When a line in the entries contains the word "Auszug", copy that line in full.

══ Given entries

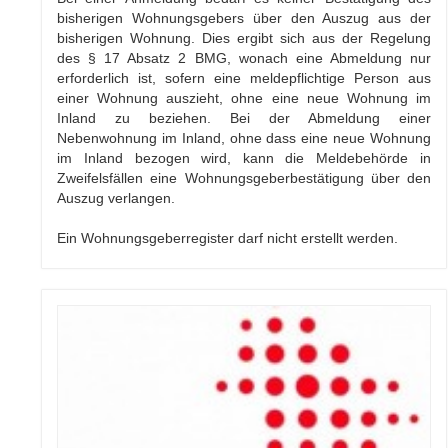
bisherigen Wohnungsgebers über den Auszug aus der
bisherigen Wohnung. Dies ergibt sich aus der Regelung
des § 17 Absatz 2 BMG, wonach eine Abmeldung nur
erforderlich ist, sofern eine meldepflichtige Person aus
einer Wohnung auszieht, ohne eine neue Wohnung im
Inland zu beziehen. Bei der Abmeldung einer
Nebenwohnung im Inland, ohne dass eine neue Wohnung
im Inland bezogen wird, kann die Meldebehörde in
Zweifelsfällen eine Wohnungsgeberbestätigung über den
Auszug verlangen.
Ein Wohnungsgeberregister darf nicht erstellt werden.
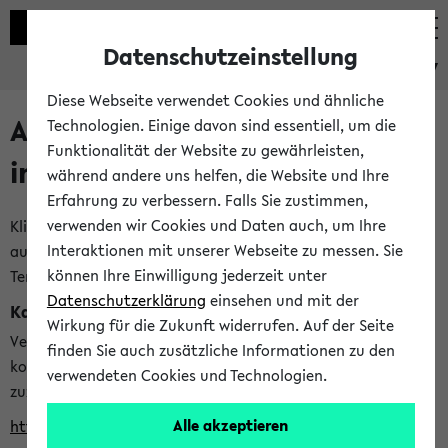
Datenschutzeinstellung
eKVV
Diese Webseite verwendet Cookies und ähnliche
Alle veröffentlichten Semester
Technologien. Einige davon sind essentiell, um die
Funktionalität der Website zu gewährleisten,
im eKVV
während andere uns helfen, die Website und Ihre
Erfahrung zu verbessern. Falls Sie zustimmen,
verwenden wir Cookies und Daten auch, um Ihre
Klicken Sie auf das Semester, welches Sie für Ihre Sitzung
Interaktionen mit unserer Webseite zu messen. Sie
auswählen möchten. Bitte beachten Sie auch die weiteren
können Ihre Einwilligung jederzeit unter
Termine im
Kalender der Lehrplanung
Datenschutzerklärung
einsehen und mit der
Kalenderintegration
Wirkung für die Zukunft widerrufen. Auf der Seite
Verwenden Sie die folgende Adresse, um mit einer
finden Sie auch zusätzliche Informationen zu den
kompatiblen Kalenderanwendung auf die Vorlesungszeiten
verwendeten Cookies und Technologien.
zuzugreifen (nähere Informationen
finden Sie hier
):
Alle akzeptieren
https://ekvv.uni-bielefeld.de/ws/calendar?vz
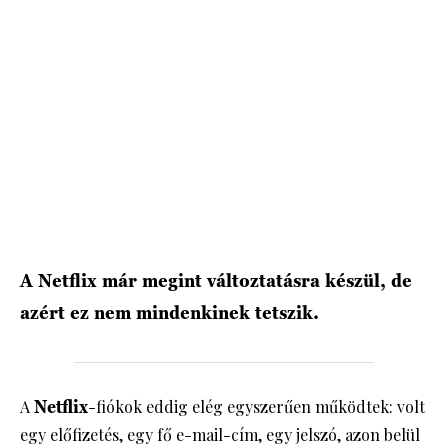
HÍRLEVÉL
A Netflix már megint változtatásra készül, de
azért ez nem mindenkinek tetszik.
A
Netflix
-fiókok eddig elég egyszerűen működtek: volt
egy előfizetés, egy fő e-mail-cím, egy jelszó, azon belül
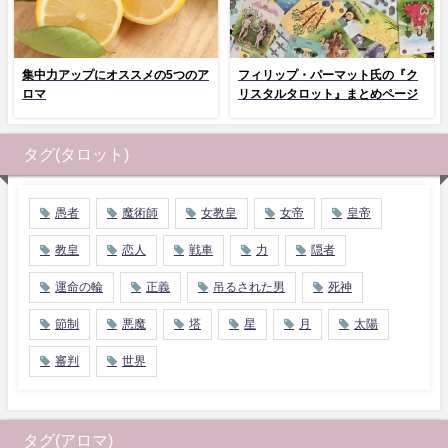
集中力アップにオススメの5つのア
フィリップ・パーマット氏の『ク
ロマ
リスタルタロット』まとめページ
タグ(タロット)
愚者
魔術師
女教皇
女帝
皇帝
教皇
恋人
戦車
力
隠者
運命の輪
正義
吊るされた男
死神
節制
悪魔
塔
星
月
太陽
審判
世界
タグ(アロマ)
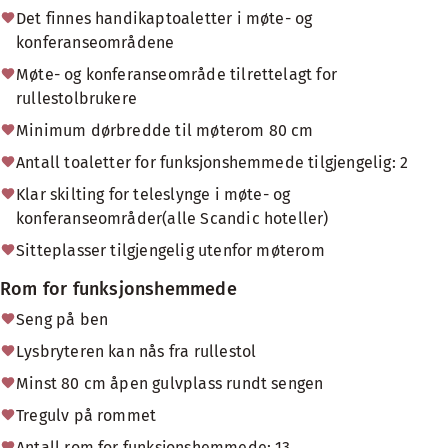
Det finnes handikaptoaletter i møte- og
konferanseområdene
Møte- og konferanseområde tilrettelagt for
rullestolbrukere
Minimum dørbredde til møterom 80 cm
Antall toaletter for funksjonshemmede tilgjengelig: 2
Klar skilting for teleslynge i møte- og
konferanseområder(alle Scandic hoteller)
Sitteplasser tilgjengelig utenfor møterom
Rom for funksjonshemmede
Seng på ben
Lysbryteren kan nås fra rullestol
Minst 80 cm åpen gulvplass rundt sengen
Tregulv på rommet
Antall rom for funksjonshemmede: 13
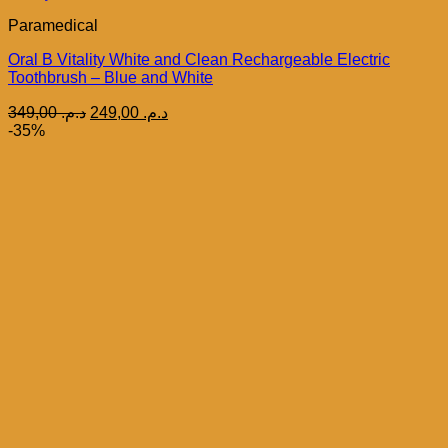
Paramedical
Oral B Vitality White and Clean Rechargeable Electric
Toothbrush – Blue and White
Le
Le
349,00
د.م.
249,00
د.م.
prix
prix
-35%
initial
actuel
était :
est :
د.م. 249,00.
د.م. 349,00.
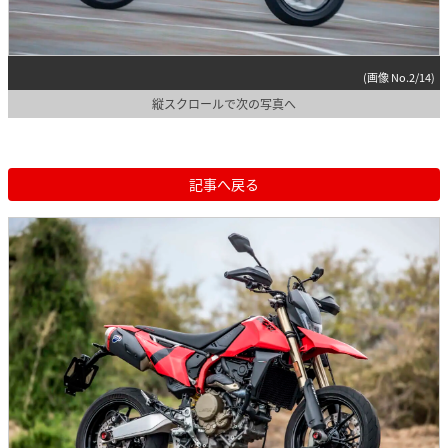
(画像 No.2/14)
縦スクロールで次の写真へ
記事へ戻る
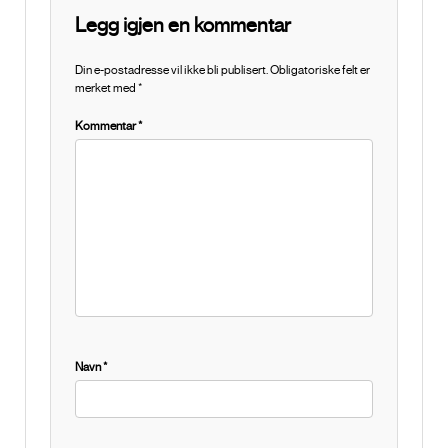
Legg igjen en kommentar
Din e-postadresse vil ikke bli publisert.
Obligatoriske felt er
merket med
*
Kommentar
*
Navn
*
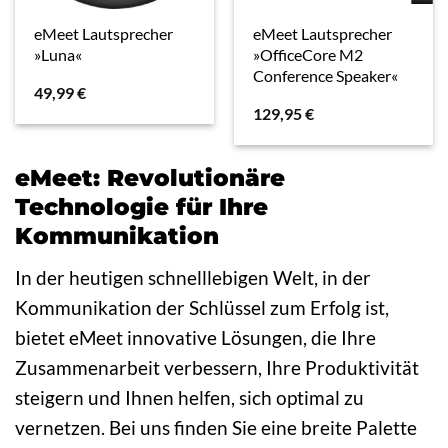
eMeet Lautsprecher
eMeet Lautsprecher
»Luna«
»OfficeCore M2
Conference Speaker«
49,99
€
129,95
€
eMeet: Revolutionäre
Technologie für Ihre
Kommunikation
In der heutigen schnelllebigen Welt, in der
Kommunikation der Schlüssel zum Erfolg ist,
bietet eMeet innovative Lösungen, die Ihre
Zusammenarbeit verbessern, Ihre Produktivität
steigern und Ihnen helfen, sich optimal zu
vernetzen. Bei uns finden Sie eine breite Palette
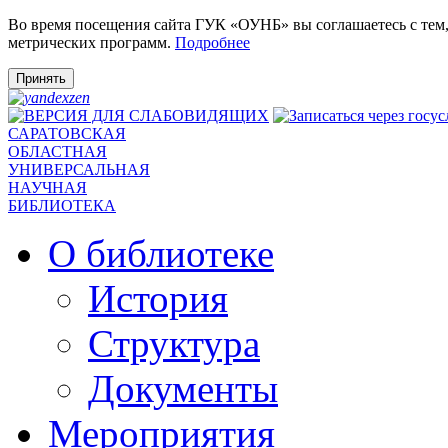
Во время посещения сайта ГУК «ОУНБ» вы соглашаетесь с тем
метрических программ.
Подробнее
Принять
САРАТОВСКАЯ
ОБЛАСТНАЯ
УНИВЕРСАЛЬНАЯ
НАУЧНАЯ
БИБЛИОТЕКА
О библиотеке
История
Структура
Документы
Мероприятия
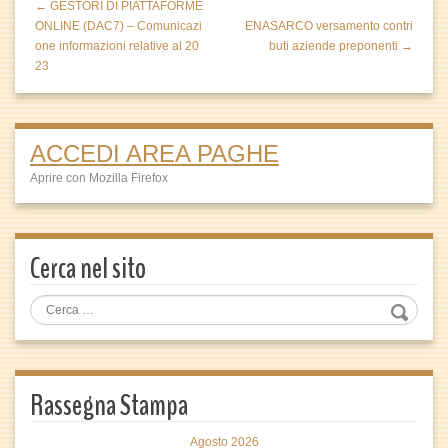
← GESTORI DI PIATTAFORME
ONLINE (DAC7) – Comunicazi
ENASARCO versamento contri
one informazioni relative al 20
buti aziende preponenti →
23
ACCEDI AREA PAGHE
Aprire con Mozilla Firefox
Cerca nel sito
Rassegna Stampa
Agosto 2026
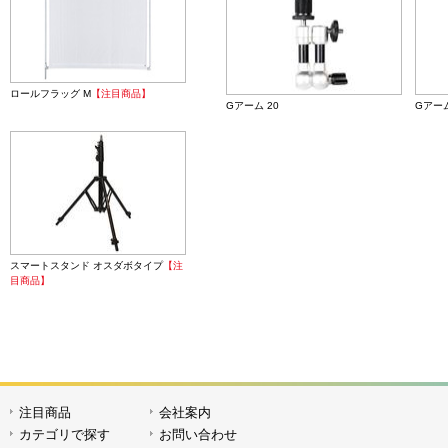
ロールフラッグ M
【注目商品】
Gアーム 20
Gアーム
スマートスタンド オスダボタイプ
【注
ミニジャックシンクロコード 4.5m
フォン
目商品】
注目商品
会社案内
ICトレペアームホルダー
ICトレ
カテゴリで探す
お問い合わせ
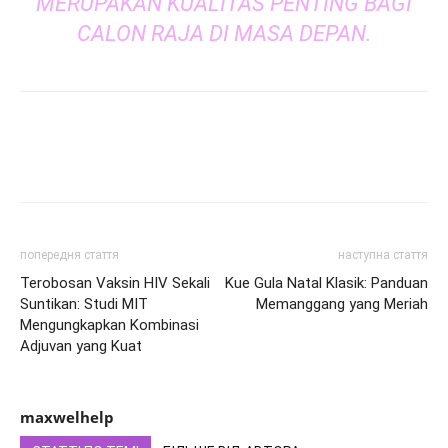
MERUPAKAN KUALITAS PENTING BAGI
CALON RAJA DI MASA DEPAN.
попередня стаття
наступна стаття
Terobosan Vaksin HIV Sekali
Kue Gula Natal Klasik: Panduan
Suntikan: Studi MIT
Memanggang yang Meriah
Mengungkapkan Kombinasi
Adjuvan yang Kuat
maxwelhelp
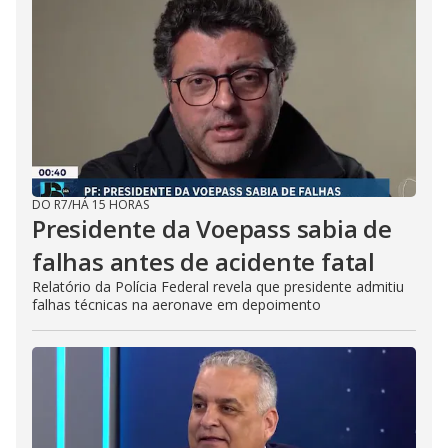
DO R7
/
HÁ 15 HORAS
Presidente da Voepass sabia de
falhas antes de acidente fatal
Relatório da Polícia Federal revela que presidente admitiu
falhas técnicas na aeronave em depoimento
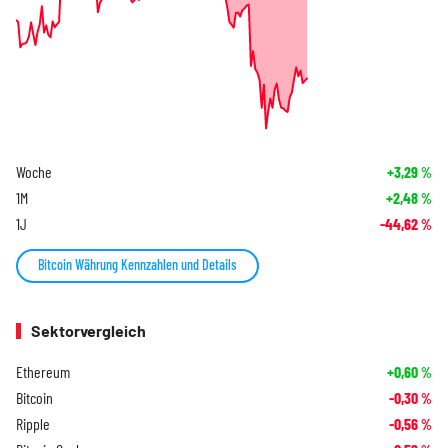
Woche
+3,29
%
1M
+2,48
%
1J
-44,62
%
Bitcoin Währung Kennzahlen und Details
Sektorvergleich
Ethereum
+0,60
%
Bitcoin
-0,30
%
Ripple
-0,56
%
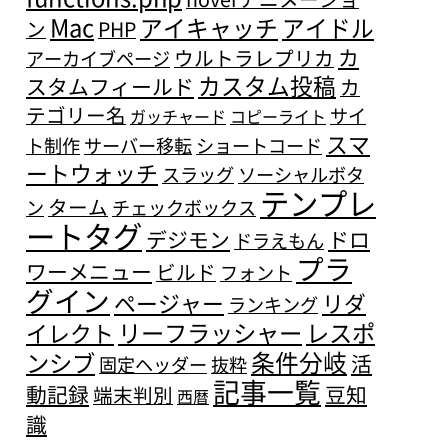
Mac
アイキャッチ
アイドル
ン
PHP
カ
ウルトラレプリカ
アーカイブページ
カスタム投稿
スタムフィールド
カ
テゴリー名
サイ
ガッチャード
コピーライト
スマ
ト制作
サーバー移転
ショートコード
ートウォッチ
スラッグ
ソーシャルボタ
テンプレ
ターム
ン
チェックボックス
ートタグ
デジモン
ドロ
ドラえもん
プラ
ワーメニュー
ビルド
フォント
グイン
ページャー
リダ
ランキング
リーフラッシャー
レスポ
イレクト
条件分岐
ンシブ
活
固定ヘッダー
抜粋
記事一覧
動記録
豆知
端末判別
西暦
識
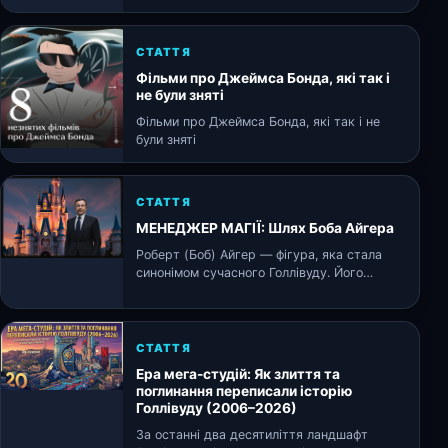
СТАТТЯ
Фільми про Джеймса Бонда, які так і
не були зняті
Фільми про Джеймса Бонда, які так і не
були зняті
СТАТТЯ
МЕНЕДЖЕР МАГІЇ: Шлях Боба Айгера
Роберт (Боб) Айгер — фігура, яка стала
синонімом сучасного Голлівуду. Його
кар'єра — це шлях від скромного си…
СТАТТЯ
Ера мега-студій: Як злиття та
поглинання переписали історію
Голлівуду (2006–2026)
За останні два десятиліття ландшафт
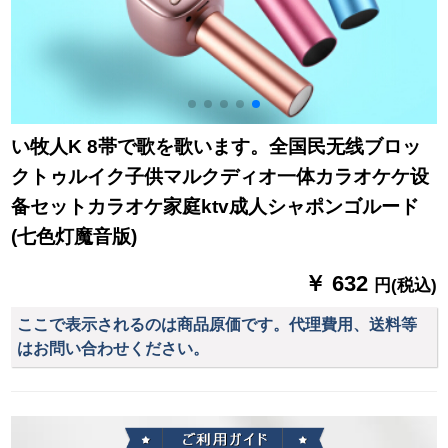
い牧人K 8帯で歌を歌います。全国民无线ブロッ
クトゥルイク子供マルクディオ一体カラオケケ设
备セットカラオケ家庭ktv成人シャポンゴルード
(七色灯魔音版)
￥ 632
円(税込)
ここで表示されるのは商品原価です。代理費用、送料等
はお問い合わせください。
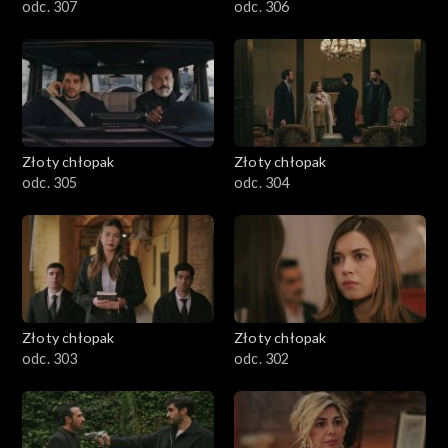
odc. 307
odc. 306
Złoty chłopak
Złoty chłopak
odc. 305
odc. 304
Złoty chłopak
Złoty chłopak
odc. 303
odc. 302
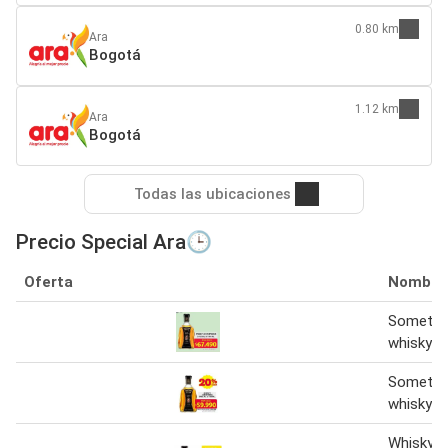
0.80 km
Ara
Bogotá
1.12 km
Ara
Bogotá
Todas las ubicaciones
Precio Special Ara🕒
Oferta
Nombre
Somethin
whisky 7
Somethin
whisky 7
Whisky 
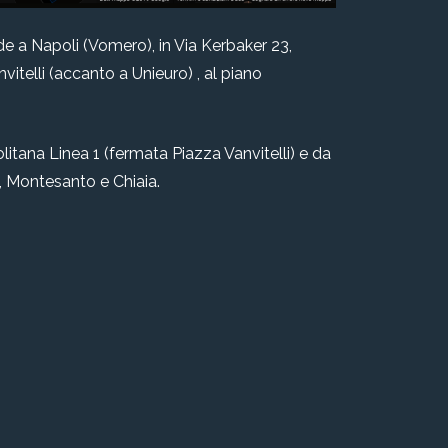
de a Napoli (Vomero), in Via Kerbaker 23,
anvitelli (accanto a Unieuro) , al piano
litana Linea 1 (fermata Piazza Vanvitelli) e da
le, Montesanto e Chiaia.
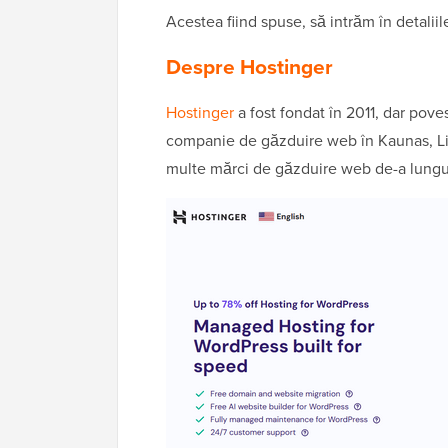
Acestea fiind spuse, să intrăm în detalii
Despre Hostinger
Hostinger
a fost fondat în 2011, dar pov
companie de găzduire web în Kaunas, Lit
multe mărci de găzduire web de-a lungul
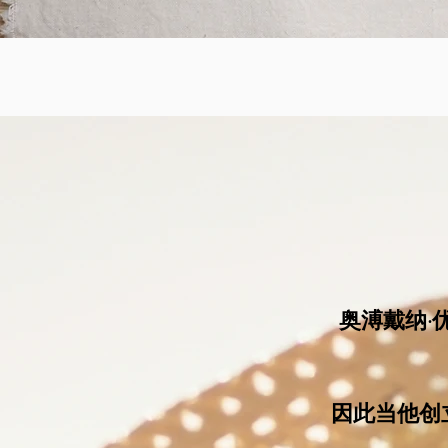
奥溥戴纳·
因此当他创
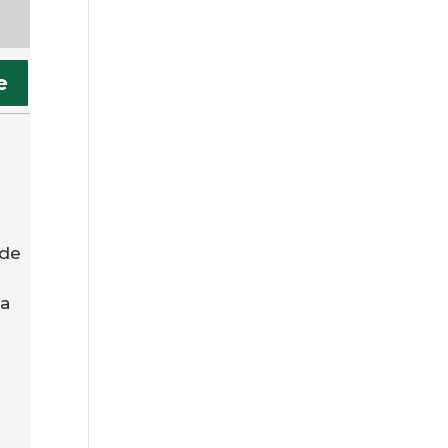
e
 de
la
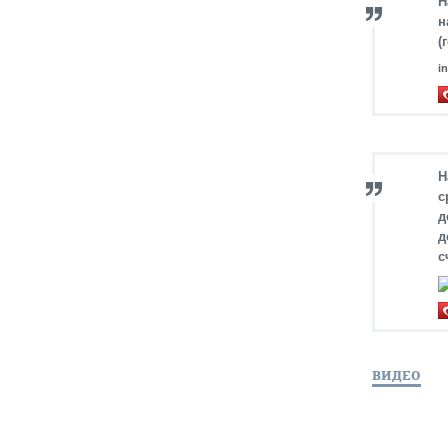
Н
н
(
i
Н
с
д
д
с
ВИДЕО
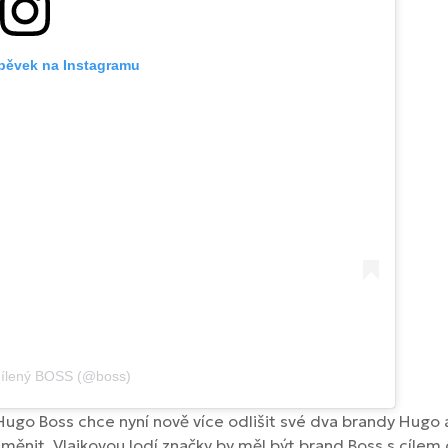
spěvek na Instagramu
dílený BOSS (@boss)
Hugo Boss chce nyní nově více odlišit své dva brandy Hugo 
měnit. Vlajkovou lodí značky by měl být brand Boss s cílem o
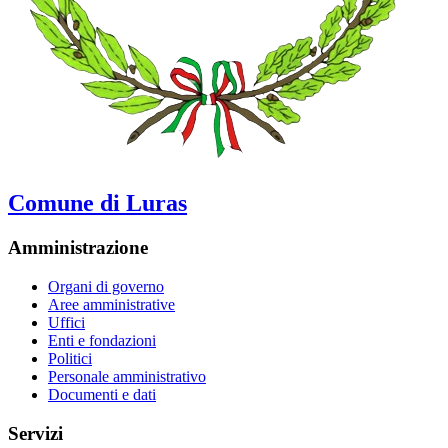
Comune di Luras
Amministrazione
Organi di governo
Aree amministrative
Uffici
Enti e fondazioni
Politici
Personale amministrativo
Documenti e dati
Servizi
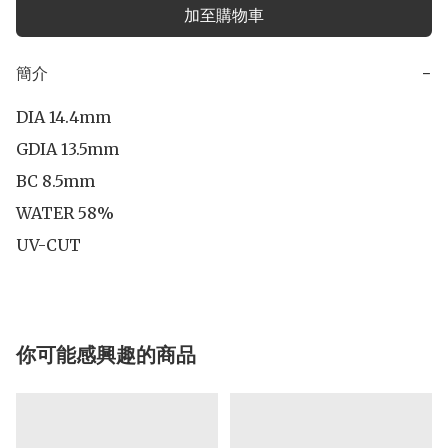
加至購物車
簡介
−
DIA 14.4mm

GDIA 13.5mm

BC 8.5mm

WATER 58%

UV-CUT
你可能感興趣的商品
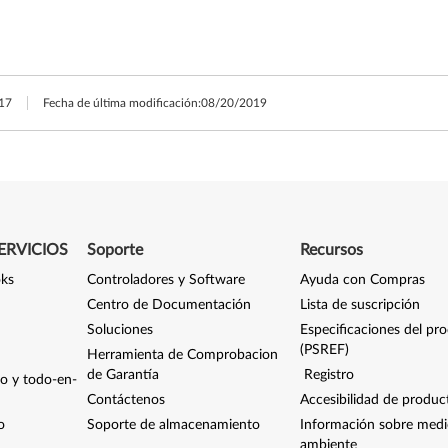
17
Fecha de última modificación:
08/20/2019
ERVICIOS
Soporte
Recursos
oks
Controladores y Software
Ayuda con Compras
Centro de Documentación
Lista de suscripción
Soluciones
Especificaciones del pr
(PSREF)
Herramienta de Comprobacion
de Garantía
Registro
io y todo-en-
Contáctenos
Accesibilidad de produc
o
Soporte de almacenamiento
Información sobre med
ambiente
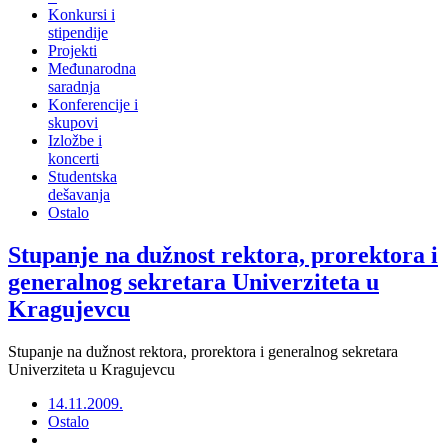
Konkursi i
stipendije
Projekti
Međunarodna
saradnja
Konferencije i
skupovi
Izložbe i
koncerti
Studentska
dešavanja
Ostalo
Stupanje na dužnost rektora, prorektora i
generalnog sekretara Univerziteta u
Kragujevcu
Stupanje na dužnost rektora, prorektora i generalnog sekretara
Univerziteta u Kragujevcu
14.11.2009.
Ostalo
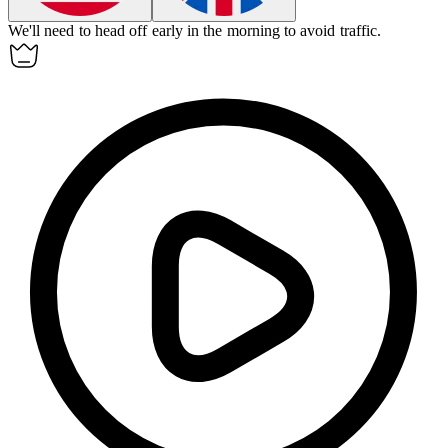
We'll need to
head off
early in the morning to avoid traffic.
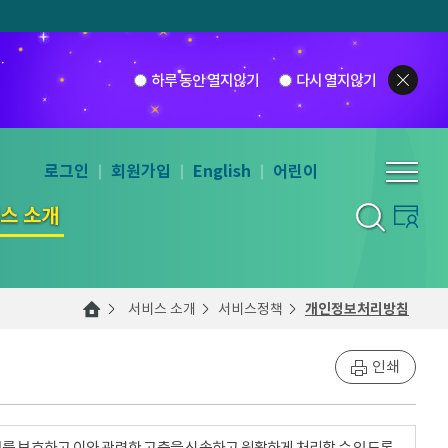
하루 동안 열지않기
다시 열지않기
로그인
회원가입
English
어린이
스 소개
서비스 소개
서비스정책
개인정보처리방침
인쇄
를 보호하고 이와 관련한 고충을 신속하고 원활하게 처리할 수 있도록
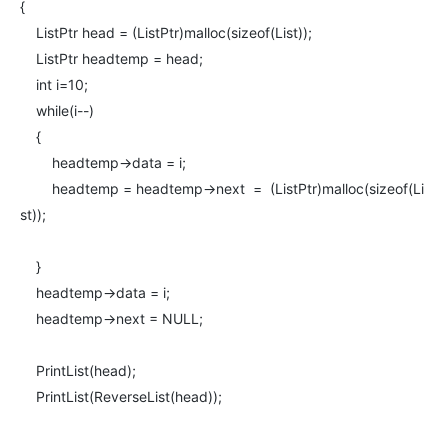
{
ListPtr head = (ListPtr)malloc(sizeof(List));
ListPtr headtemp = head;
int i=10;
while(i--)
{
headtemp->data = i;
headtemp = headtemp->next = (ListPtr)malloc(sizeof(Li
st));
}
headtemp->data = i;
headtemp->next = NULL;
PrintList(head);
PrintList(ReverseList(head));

════

> **Response**:
bisherigen Wohnungsgebers über den Auszug aus der
Auszug verlangen.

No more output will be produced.